Some analysts have said opening new gas basins was unlikely to significantly reduce prices, in part because most cheap gas in Australia has already been extracted. They have also warned it would lead to higher greenhouse gas emissions given gas is methane, a fossil fuel, and it releases carbon dioxide when it is burned. They have said while some gas will likely be needed for decades to come, locking in more gas use than is needed was likely to slow the shift to zero-emissions energy.
Several gas industry experts have said rather than address a gas shortage, the country needs to find a way to get more of the gas extracted in the north rather than the south before a projected annual shortfall from 2029. This was not the view of most gas executives at the conference.
Beach Energy's managing director, Brett Woods, described the Coalition's proposal as the potential 'expropriation of Queensland's gas resources'. He said there were 'many positive elements within the opposition's energy policies' for the gas industry – listing promises to approve developments faster, reduce 'activist lawfare' and offer funding for gas infrastructure – but that 'reducing LNG exports and deliberately oversupplying southern markets has a large risk of being a negative'.

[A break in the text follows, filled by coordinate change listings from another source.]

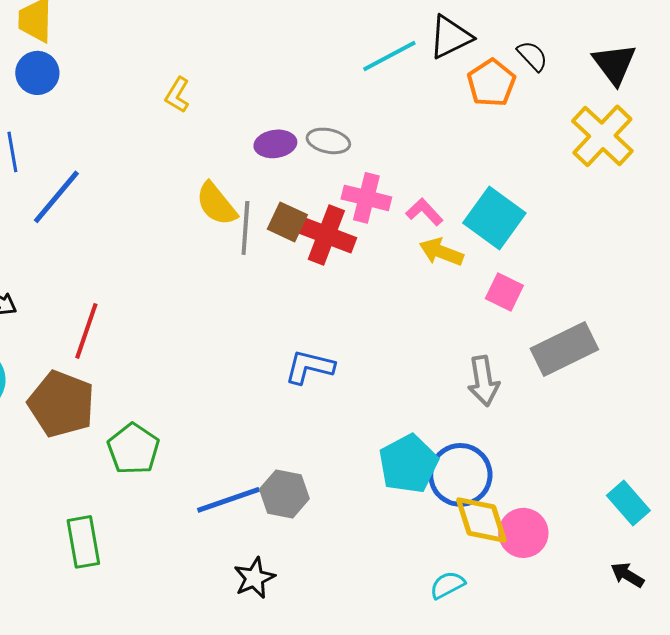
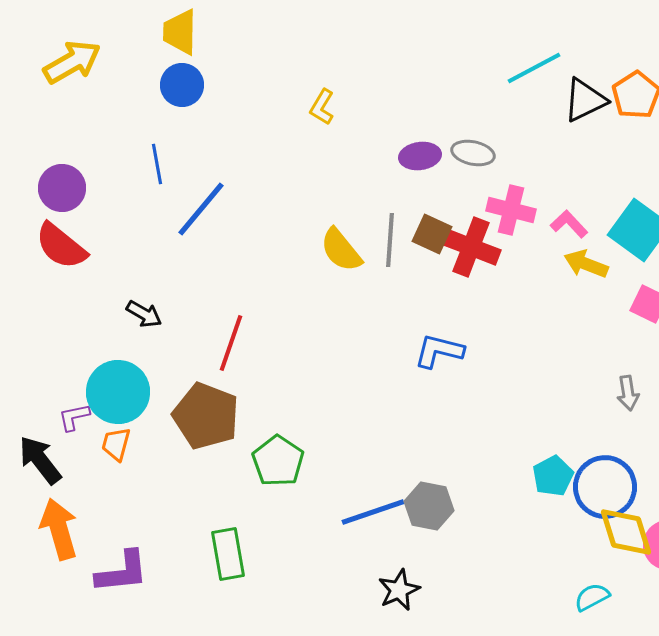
black triangle: (450, 37) -> (585, 100), moved
yellow semicircle: (216, 204) -> (341, 250), moved
blue L-shape: (309, 367) -> (439, 351), moved
gray arrow: (483, 381) -> (628, 393), size x0.7
cyan pentagon: (408, 464) -> (553, 476), size x0.7

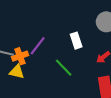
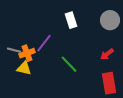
white rectangle: (76, 41) -> (71, 20), moved

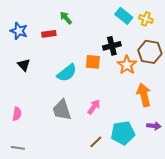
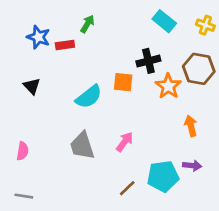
green arrow: (66, 18) -> (87, 24), turned 72
yellow cross: (146, 19) -> (205, 25), moved
blue star: (19, 31) -> (38, 37), moved
orange arrow: (144, 95) -> (191, 126), size x0.7
purple arrow: (154, 126) -> (192, 166), moved

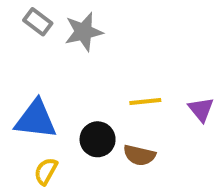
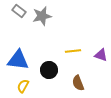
purple triangle: (201, 109) -> (101, 55), turned -32
brown semicircle: (139, 155) -> (78, 83), moved, turned 56

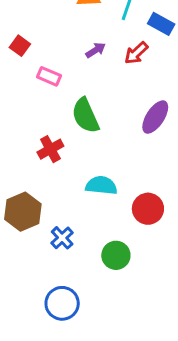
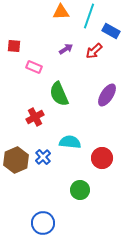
red square: (20, 46) -> (14, 46), turned -32
blue cross: (62, 238) -> (43, 157), moved

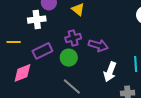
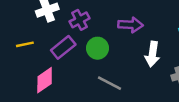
purple cross: (73, 38) -> (80, 20), moved

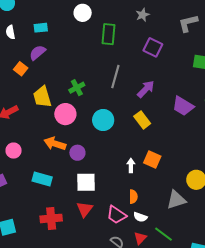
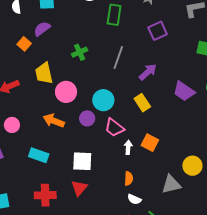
purple square: (153, 47) -> (158, 31), turned 36
green cross: (77, 88) -> (80, 52), moved
purple circle: (77, 153) -> (87, 118), moved
pink trapezoid: (116, 215) -> (114, 128), moved

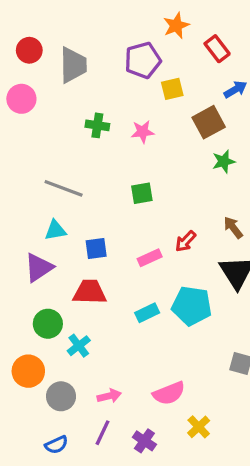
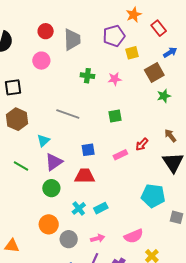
cyan triangle: (55, 230) -> (43, 141), moved, turned -32
cyan pentagon: (192, 306) -> (153, 196), moved
cyan rectangle: (147, 313) -> (101, 208), moved
green circle: (48, 324) -> (51, 188), moved

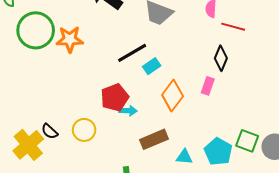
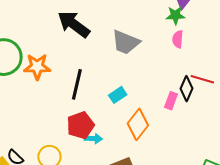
red line: (233, 27) -> (202, 79), moved
black line: (132, 53) -> (77, 84), moved, turned -48
pink rectangle: (208, 86) -> (171, 101), moved

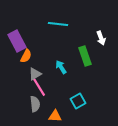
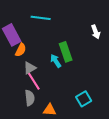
cyan line: (58, 24) -> (41, 18), moved
green rectangle: (85, 56) -> (66, 52), moved
cyan square: (78, 101) -> (84, 99), moved

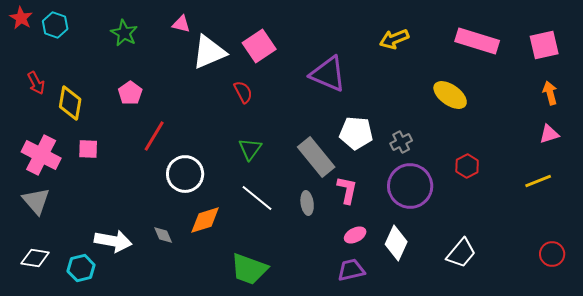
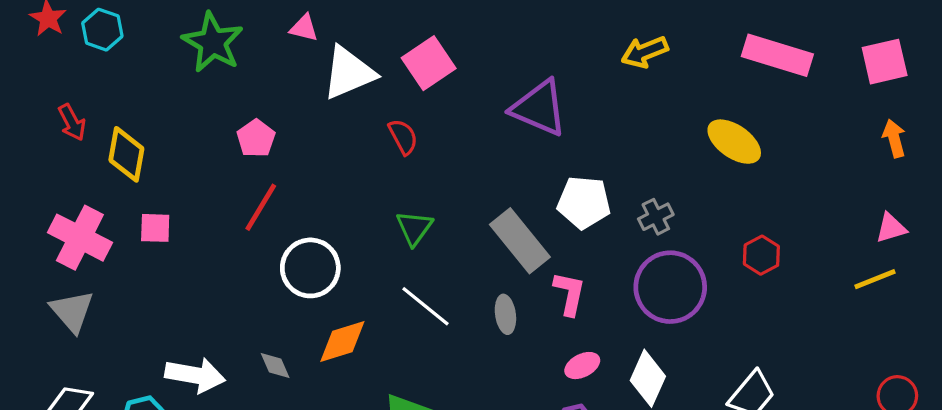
green star: (124, 33) -> (213, 42), size x1.4
pink pentagon: (130, 93) -> (256, 138), moved
pink triangle: (549, 134) -> (891, 228), moved

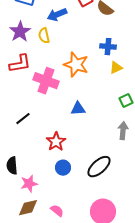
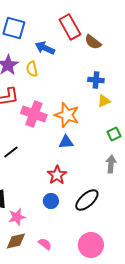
blue arrow: (57, 15) -> (45, 48), turned 48
orange star: (76, 65) -> (67, 115), moved
red star: (56, 142) -> (57, 175), moved

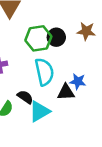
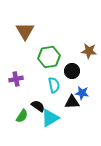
black circle: (56, 37) -> (72, 71), moved
cyan semicircle: (44, 72) -> (54, 85), size x0.7

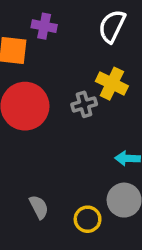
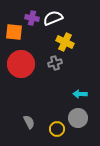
white semicircle: (112, 26) -> (53, 18), moved, turned 42
yellow cross: (112, 84) -> (65, 42), moved

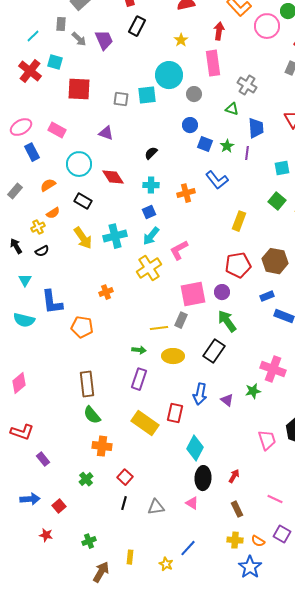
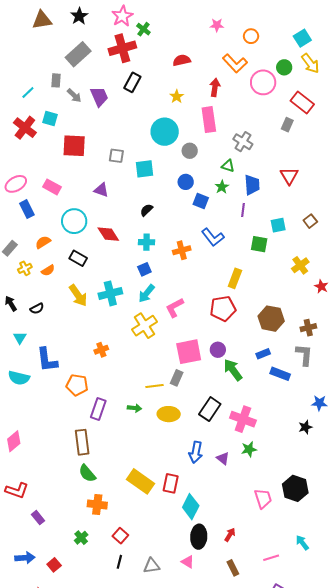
cyan square: (147, 95) -> (144, 169), moved
green star: (227, 146) -> (222, 187), moved
green square: (277, 201) -> (259, 244), moved, turned -30
yellow cross: (38, 227) -> (25, 268), moved
red pentagon: (238, 265) -> (223, 309), moved
green arrow: (227, 321) -> (233, 370), moved
pink cross: (273, 369) -> (243, 419), moved
purple rectangle: (139, 379) -> (98, 409), moved
red rectangle: (175, 413) -> (171, 483), moved
pink line: (275, 499) -> (271, 558), turned -42

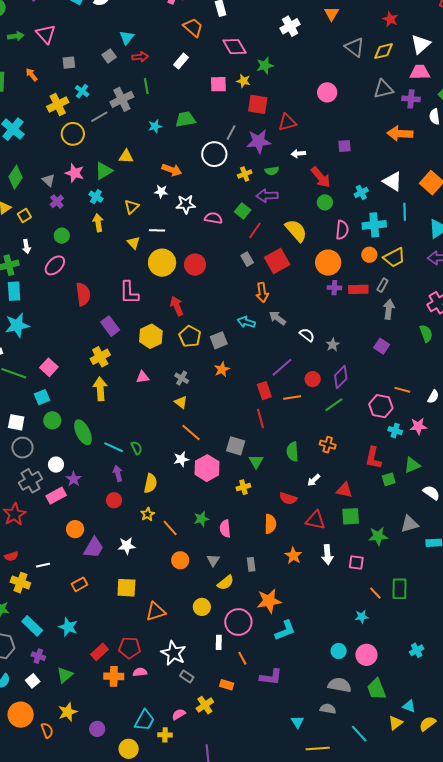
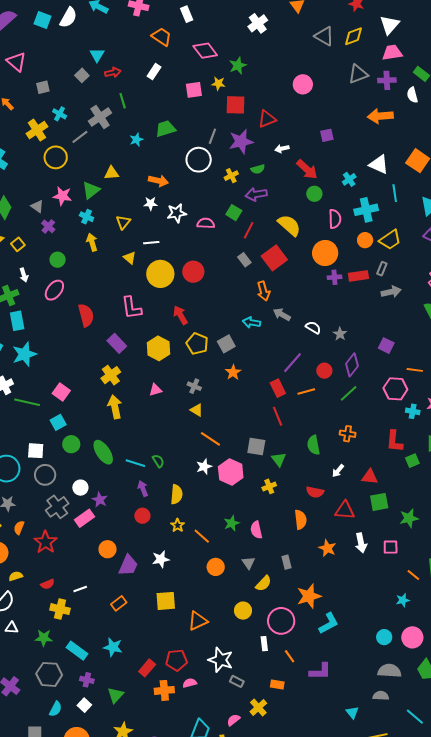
gray arrow: (389, 309) -> (391, 292), turned 78
purple square: (382, 346) -> (386, 346), moved

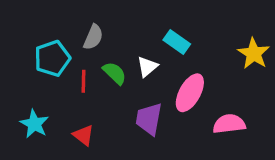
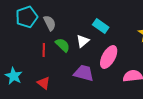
gray semicircle: (93, 37) -> (50, 23), turned -49
cyan pentagon: (52, 58) -> (27, 17), moved
purple trapezoid: (149, 119) -> (84, 73), turned 95

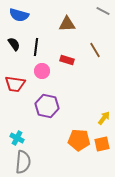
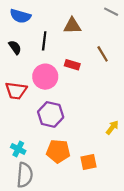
black line: (36, 47) -> (44, 41), moved
pink circle: (42, 71) -> (45, 77), size x1.5
orange pentagon: (79, 140) -> (58, 151), moved
orange square: (102, 144) -> (88, 162), moved

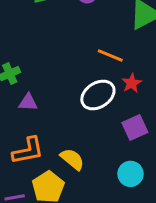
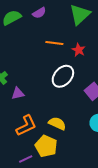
orange line: (110, 55) -> (54, 43), moved
red star: (132, 83) -> (79, 50), moved

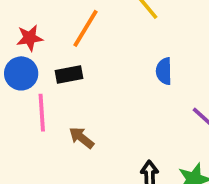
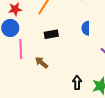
black rectangle: (69, 75) -> (51, 34), moved

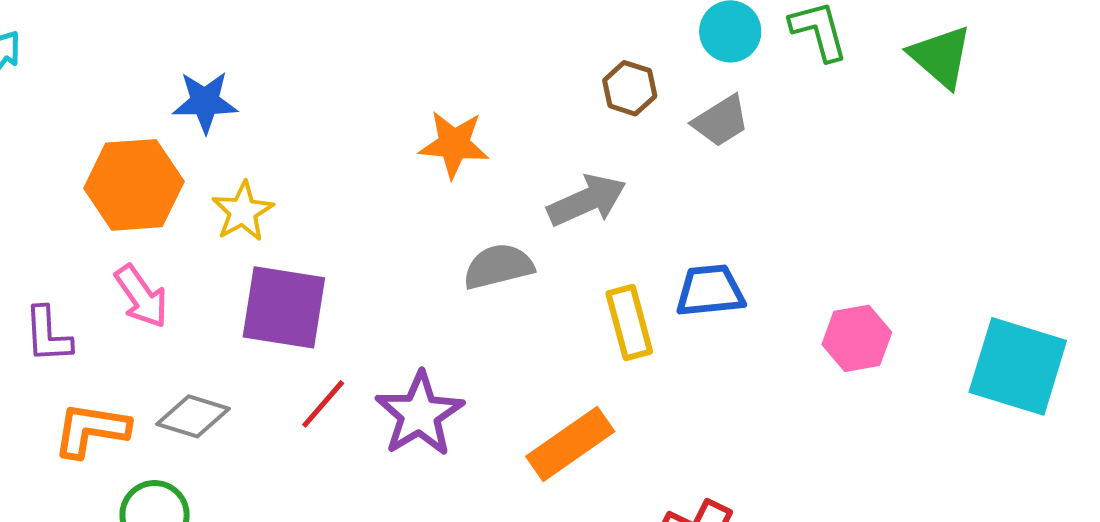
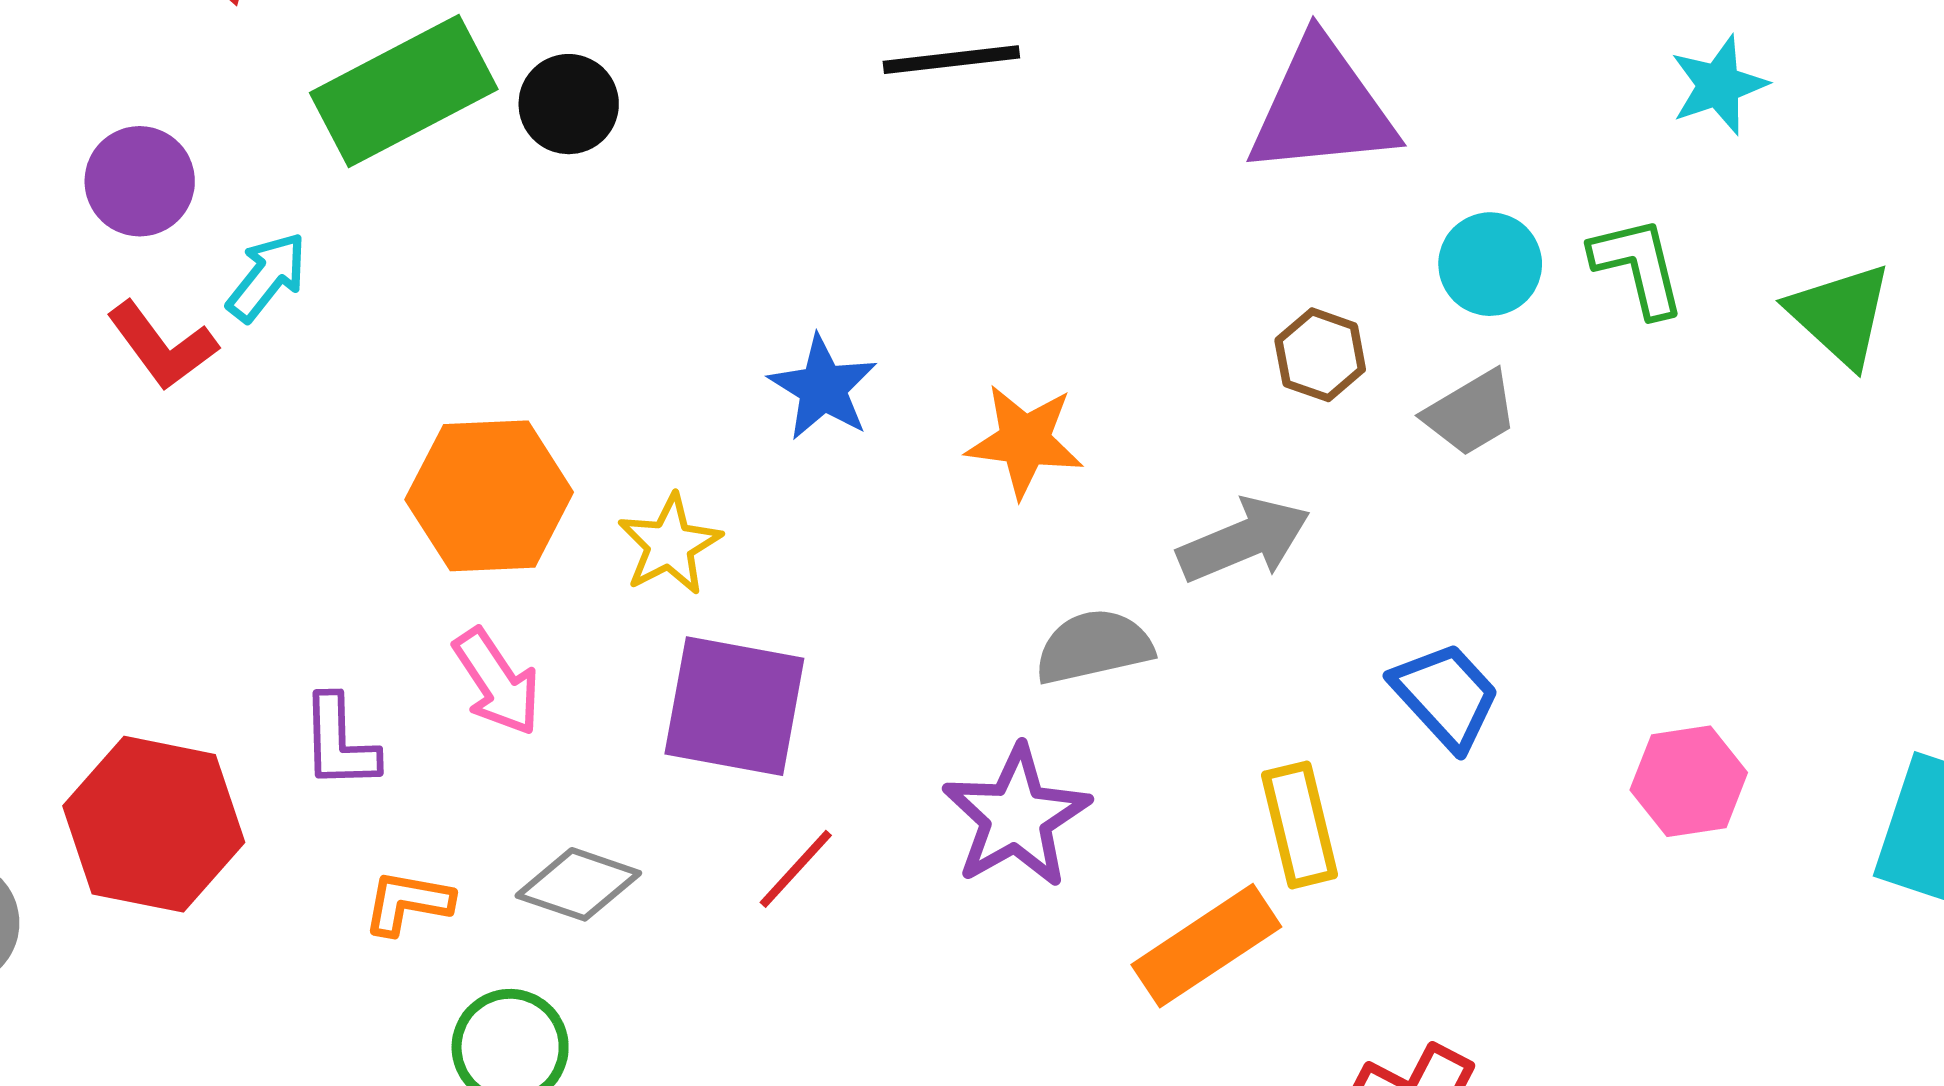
blue star: (205, 102) -> (823, 388), moved, turned 30
blue trapezoid: (710, 291) -> (1446, 696), turned 52
yellow rectangle: (629, 322) -> (1300, 825), moved
purple star: (420, 414) -> (1016, 817), moved
orange L-shape: (91, 430) -> (408, 903), size x0.7

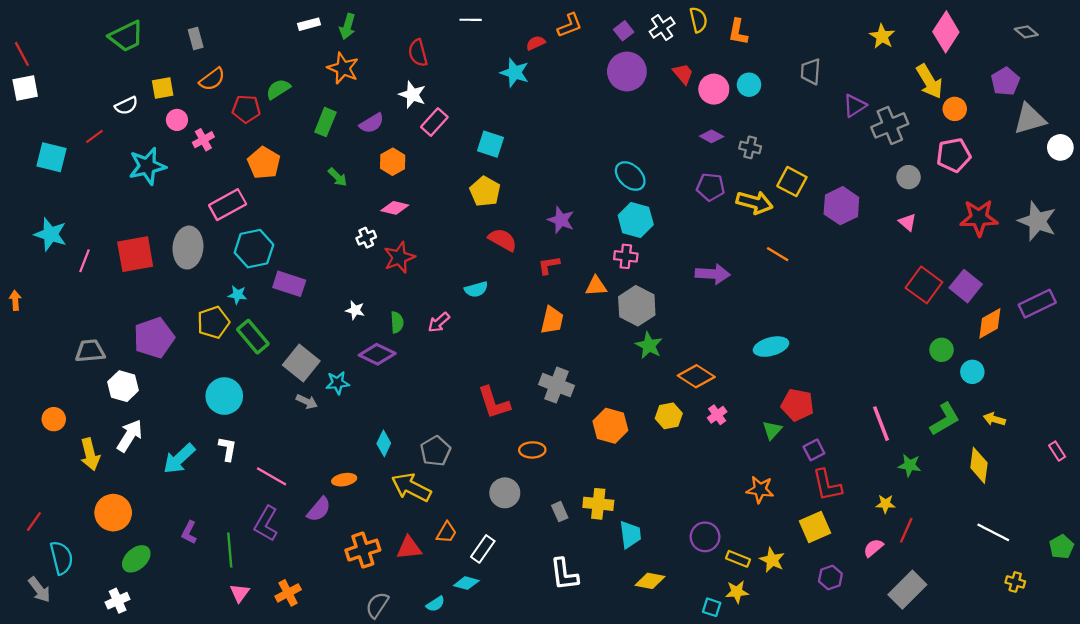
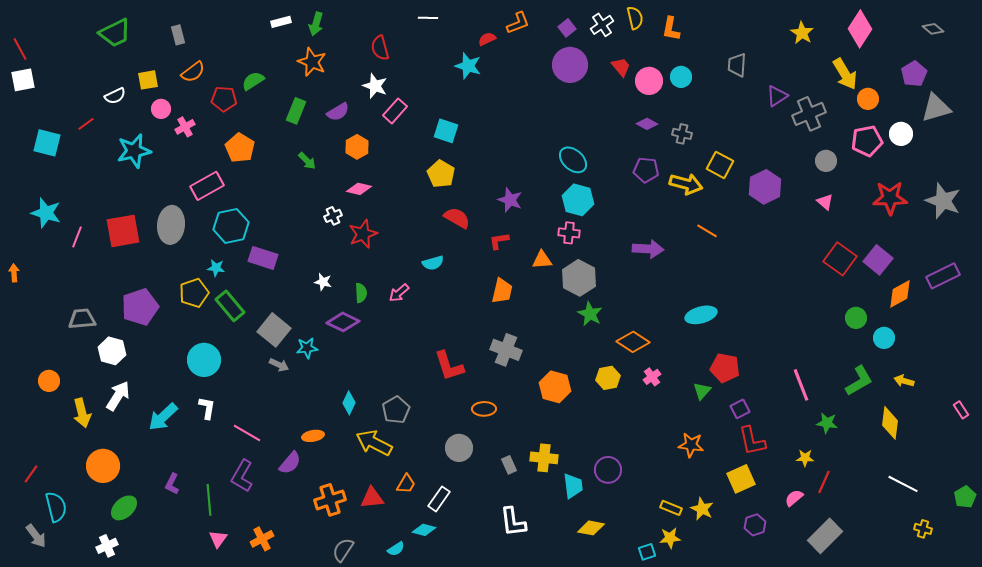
white circle: (1060, 147) -> (901, 134), moved
purple circle: (705, 537) -> (608, 470), moved
cyan square: (712, 607) -> (647, 552), turned -36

Chevron Australia's managing director, Mark Hatfield, said energy security was 'an easy target to be a political football' and political partisanship was not good, 'not just for producers but for consumers of gas'.
'Some of the things we're seeing right now are maybe some short-term fixes that could have long-term implications with negative outcomes,' he said.
Wake also said energy policy was too significant an issue to be decided in the heat of an election campaign. 'There is a danger that if it gets caught in the dynamic of an election … then we can have unintended consequences that are very difficult for anybody to walk back [from] or to modify,' she said.
The industry bosses largely did not raise the role gas played in driving the climate crisis, or the scientific evidence that gas use needed to be limited to reduce greenhouse gas emissions.